Re-imposition of sanctions on Iran leads to bout of inflation, with more expected
A first phase of U.S. sanctions banning the sale of dollars, gold and other precious metals to Iran has tangibly impacted the lives of the Iranian people, most notably through soaring commodity prices.
At a recent meeting with President Hassan Rouhani and members of his cabinet, Supreme Leader Ayatollah Ali Khamenei asserted that Iran’s “enemies” had orchestrated the “diapers crisis” with a view to sowing anger among the Iranian people.
Earlier, Ahmad Jannati, chairman of Iran’s Assembly of Experts, a deliberative body, addressed the crisis during a session of parliament.
In an interview with the Iranian Labor News Agency, Seyed Hassan Dokmehchi, head of the Iranian Drugstore Union, said 10 diaper factories had recently closed in Iran due to a lack of raw materials caused by the re-imposition of U.S. sanctions.

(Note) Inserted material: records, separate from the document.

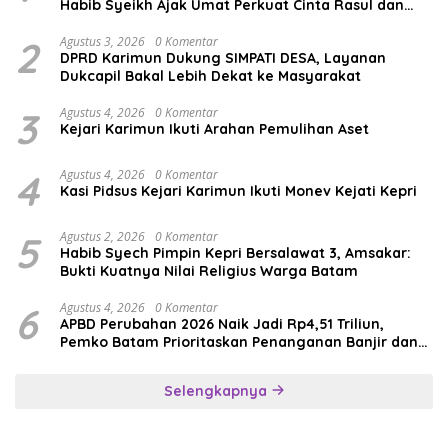
Habib Syeikh Ajak Umat Perkuat Cinta Rasul dan
Persatuan
2
Agustus 3, 2026
0 Komentar
DPRD Karimun Dukung SIMPATI DESA, Layanan
Dukcapil Bakal Lebih Dekat ke Masyarakat
3
Agustus 4, 2026
0 Komentar
Kejari Karimun Ikuti Arahan Pemulihan Aset
4
Agustus 4, 2026
0 Komentar
Kasi Pidsus Kejari Karimun Ikuti Monev Kejati Kepri
5
Agustus 2, 2026
0 Komentar
Habib Syech Pimpin Kepri Bersalawat 3, Amsakar:
Bukti Kuatnya Nilai Religius Warga Batam
6
Agustus 4, 2026
0 Komentar
APBD Perubahan 2026 Naik Jadi Rp4,51 Triliun,
Pemko Batam Prioritaskan Penanganan Banjir dan
Pendidikan
Selengkapnya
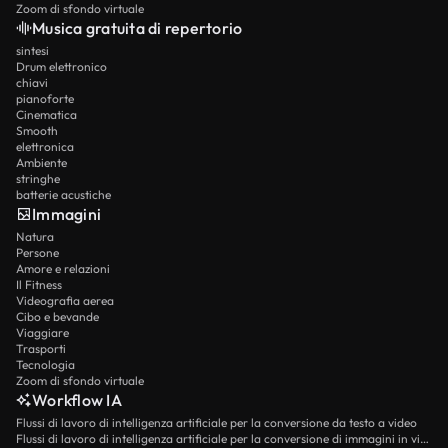
Zoom di sfondo virtuale
Musica gratuita di repertorio
sintesi
Drum elettronico
chiavi
pianoforte
Cinematica
Smooth
elettronica
Ambiente
stringhe
batterie acustiche
Immagini
Natura
Persone
Amore e relazioni
Il Fitness
Videografia aerea
Cibo e bevande
Viaggiare
Trasporti
Tecnologia
Zoom di sfondo virtuale
Workflow IA
Flussi di lavoro di intelligenza artificiale per la conversione da testo a video
Flussi di lavoro di intelligenza artificiale per la conversione di immagini in video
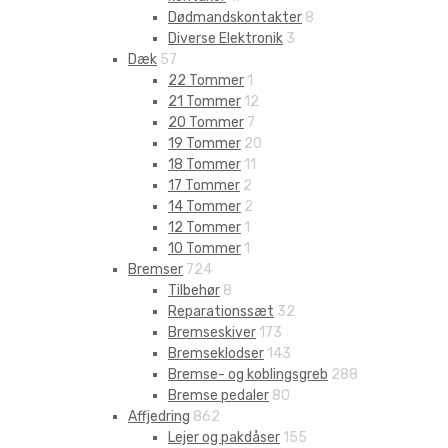
Dødmandskontakter
8
Diverse Elektronik
3
Dæk
57
22 Tommer
1
21 Tommer
12
20 Tommer
7
19 Tommer
20
18 Tommer
11
17 Tommer
2
14 Tommer
2
12 Tommer
1
10 Tommer
1
Bremser
724
Tilbehør
8
Reparationssæt
32
Bremseskiver
173
Bremseklodser
143
Bremse- og koblingsgreb
288
Bremse pedaler
80
Affjedring
862
Lejer og pakdåser
155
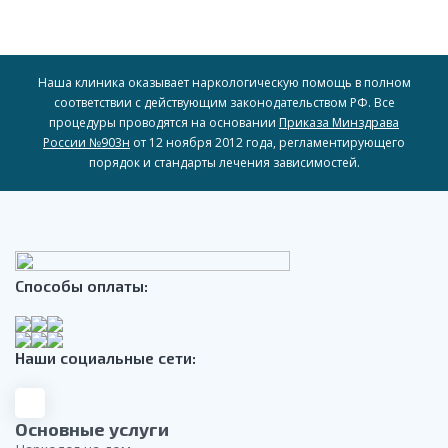
Наша клиника оказывает наркологическую помощь в полном
соответствии с действующим законодательством РФ. Все
процедуры проводятся на основании
Приказа Минздрава
России №903н
от 12 ноября 2012 года, регламентирующего
порядок и стандарты лечения зависимостей.
Способы оплаты:
Наши социальные сети:
Основные услуги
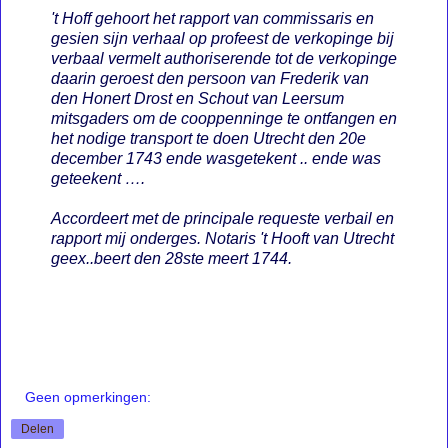
't Hoff gehoort het rapport van commissaris en
gesien sijn verhaal op profeest de verkopinge bij
verbaal vermelt authoriserende tot de verkopinge
daarin geroest den persoon van Frederik van
den Honert Drost en Schout van Leersum
mitsgaders om de cooppenninge te ontfangen en
het nodige transport te doen Utrecht den 20e
december 1743 ende wasgetekent .. ende was
geteekent ….
Accordeert met de principale requeste verbail en
rapport mij onderges. Notaris 't Hooft van Utrecht
geex..beert den 28ste meert 1744.
Geen opmerkingen:
Delen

According to the Tasnim News Agency (affiliated with Iran’s Revolutionary Guards, the price of one pack of 34 diapers recently jumped from 500,000 Iranian rials (slightly less than $5) to a current 850,000 rials (over $8).
In November, a second phase of U.S. sanctions banning the purchase of Iranian oil and gas is expected to come into effect.
Observers fear that this will lead to further price hikes for many basic commodities, including foodstuffs and medicine, the brunt of which will be borne by Iranian citizens.
In mid-2015, Iran signed a landmark nuclear deal with the P5 1 group of nations (the five permanent UN Security Council members plus Germany).
The agreement placed tight restrictions on Iran's nuclear program in exchange for billions of dollars in sanctions relief.
In May of this year, however, U.S. President Donald Trump unilaterally withdrew his country from the agreement in a move heavily criticized by the deal's European signatories.
Washington then re-imposed sanctions on Iran, which primarily target the country’s banking sector.